Vodka was brought out – and as they had ALL heard about my drinking adventure with Jumabek, I was not allowed to turn down a shot, even when I pleaded the excuse of my headache (which had started to creep back in around 6pm). Luckily there was only one bottle to be shared amongst all of the people in attendance, meaning that I was able to scrape by with 3/4 of a shot, instead of being forced to display my legendary drinking prowess. (It’s a little ridiculous that they are all so impressed by my alcohol consumption skills, given how little I drink in general!) One of the brothers told me that when their mother is present, they can’t get drunk, which was why they only had the one bottle. I was seated next to their mother (who is in her 70s), so I told her that I was glad that she was there. She laughed and winked at me. “When my children aren’t around, you and I can split a bottle.” Oi.

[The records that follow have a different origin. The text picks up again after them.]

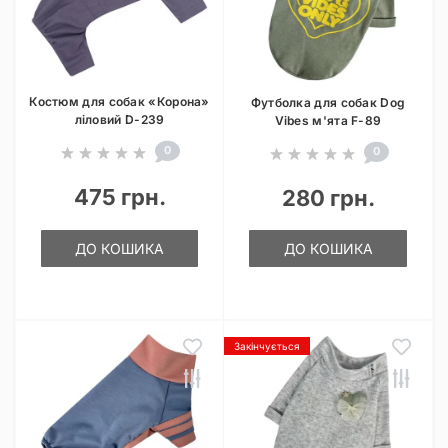
Костюм для собак «Корона»
Футболка для собак Dog
ліловий D-239
Vibes м'ята F-89
0
0
475 грн.
280 грн.
ДО КОШИКА
ДО КОШИКА
Закінчується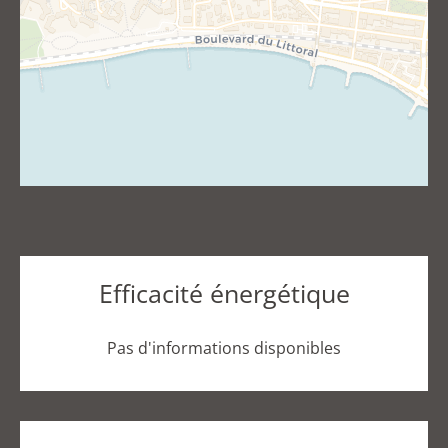
Efficacité énergétique
Pas d'informations disponibles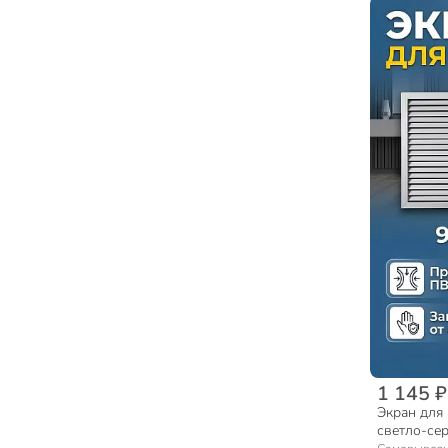
1 145 ₽
Экран для 
светло-сер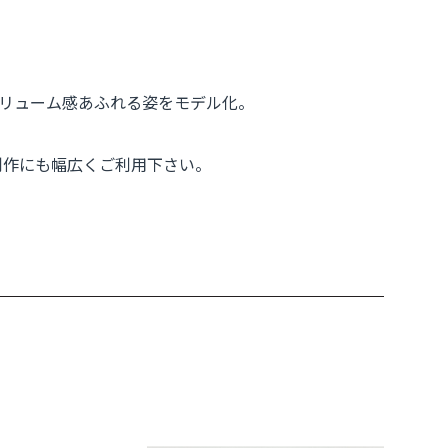
リューム感あふれる姿をモデル化。
景制作にも幅広くご利用下さい。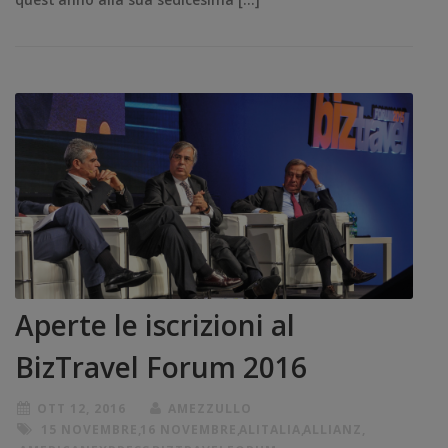
Aperte le iscrizioni al
BizTravel Forum 2016
OTT 12, 2016
AMEZZULLO
15 NOVEMBRE
,
16 NOVEMBRE
,
ALITALIA
,
ALLIANZ
,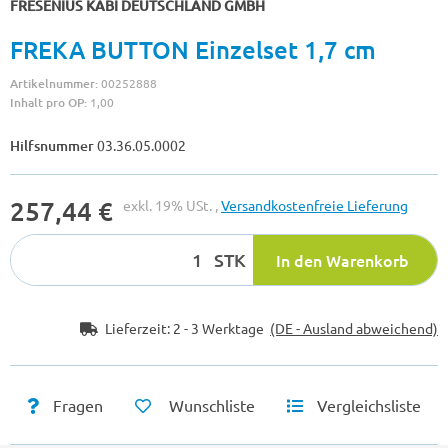
FRESENIUS KABI DEUTSCHLAND GMBH
FREKA BUTTON Einzelset 1,7 cm
Artikelnummer:
00252888
Inhalt pro OP:
1,00
Hilfsnummer
03.36.05.0002
257,44 €
exkl. 19% USt. ,
Versandkostenfreie Lieferung
STK
In den Warenkorb
Lieferzeit:
2 - 3 Werktage
(DE - Ausland abweichend)
Fragen
Wunschliste
Vergleichsliste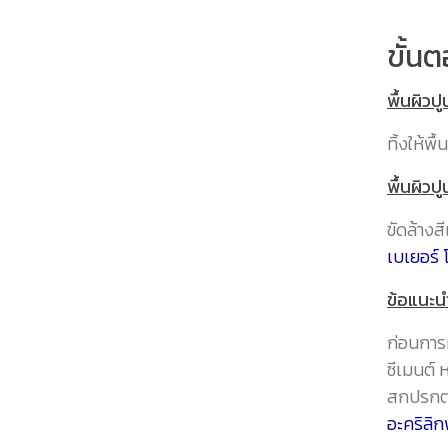
ขั้นต
พื้นผิวปู
ทิ้งให้พ
พื้นผิวปู
ขัดล้างส
เบเยอร์ 
ข้อแนะนำ
ก่อนการ
ซีเมนต์ 
สกปรกต่
อะคริลิก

Around 10pm, it was time to go. I had a minor headache and was not at all intoxicated. I didn’t feel great, but I didn’t feel bad either. Then I got into the car with Altynbek’s nephew, who had been tasked with driving me back to the hostel. He was a terrible driver. Not terrible in the sense that I felt in danger (I didn’t at all) but terrible in the sense that he was one of those drivers who constantly weaves and swerves and makes a lot of seemingly unnecessary turns and sudden stops. As you might guess, I began to feel quite motion sick. I made it out of the car and about halfway down the street to the hostel when I began puking. Ugh. It’s always something. After completely emptying the contents of my stomach, I made it inside, took a brief shower, and passed out.